Up at the workshop, the doors were open and a half-made cabinet stood in a shaft of sunlight, surrounded by the curls of wood that had fallen from the plane. Of Father, there was no sign.
I went round the back of the workshop to the timber store. There he was, sawing away at a large piece of oak held in a vice.
He smiled when he saw me and wiped his sweaty hands on his apron before taking his dinner from my outstretched arms. ‘What has Mother got for me today, then?’ he said, unwrapping the cloth.
‘Food that is wasted,’ I replied, before I could stop myself.
‘Wasted? What do you mean, child?’ He sat down on a log and bade me sit next to him. ‘What has Mother been saying?’

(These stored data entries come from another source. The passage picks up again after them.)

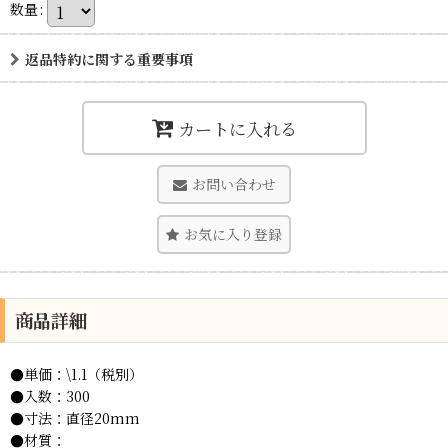
数量
:
返品特約に関する重要事項
カートに入れる
お問い合わせ
お気に入り登録
商品詳細
●単価：\1.1（税別）
●入数：300
●寸法：直径20mm
●材質：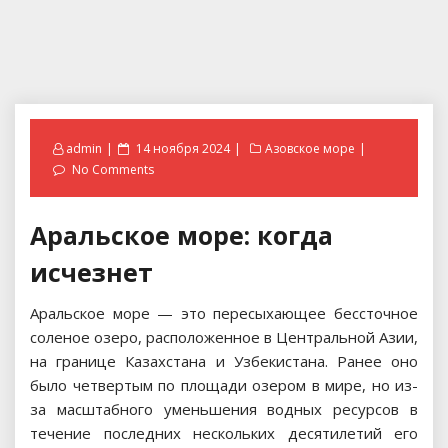
Posted
admin
14 ноября 2024
Азовское море
on
No Comments
Аральское море: когда
исчезнет
Аральское море — это пересыхающее бессточное
соленое озеро, расположенное в Центральной Азии,
на границе Казахстана и Узбекистана. Ранее оно
было четвертым по площади озером в мире, но из-
за масштабного уменьшения водных ресурсов в
течение последних нескольких десятилетий его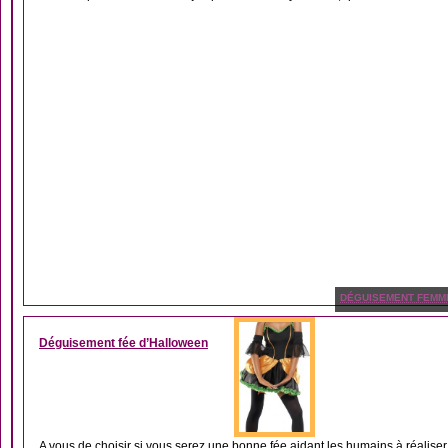
DÉGUISEMENT FEMM
Déguisement fée d’Halloween
A vous de choisir si vous serez une bonne fée aidant les humains à réaliser.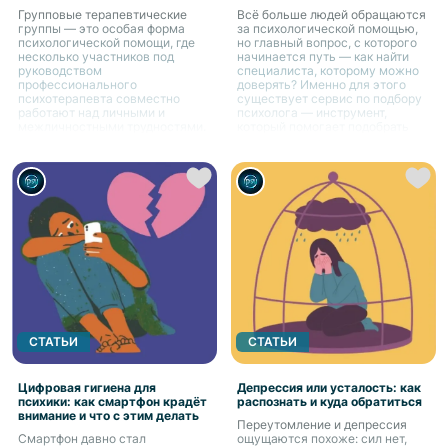
Групповые терапевтические
Всё больше людей обращаются
группы — это особая форма
за психологической помощью,
психологической помощи, где
но главный вопрос, с которого
несколько участников под
начинается путь — как найти
руководством
специалиста, которому можно
профессионального
доверять? Именно для этого
психотерапевта совместно
существует сервис по подбору
работают над личными и
психолога — инструмент,
межличностными трудностями.
который помогает подобрать
подходящего специалиста под
индивидуальные запросы
СТАТЬИ
СТАТЬИ
Цифровая гигиена для
Депрессия или усталость: как
психики: как смартфон крадёт
распознать и куда обратиться
внимание и что с этим делать
Переутомление и депрессия
Смартфон давно стал
ощущаются похоже: сил нет,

‘The truth. That you are mortal sick and will die. And soon.’
I refused to look at him. I just stared down at the shavings and started pushing them around with the toe of my boot to make a spiral, like a serpent curled up.
‘Ah. I see.’ He fell silent and we sat there for some moments. His dinner lay uneaten in his lap. A lump of bread, a hunk of cheese and a deep purple plum. He picked it up and started rolling it about in his hands. ‘Everything dies, Mary. You of all people do know that.’
He tried to take my hand but I shook him off.
He continued, his voice soft, ‘What use would it have been to tell you? T’would spoil your summer. Make you anxious.’
I was not anxious now that I knew. I was angry. But why was I so angry? Because I do not like lies? No one had lied. I had not asked Mother or Father for the truth before that day. Was it because it had taken me so long to notice, to spot the telltale signs when Mother must have seen them weeks before?
‘Mother told me to say nothing to you, for it would upset you, but then it would be more lies between us,’ I said. ‘Besides, Henry said it is better to be able to say goodbye before a person dies. I have to know when you are going to die so that I can say goodbye to you.’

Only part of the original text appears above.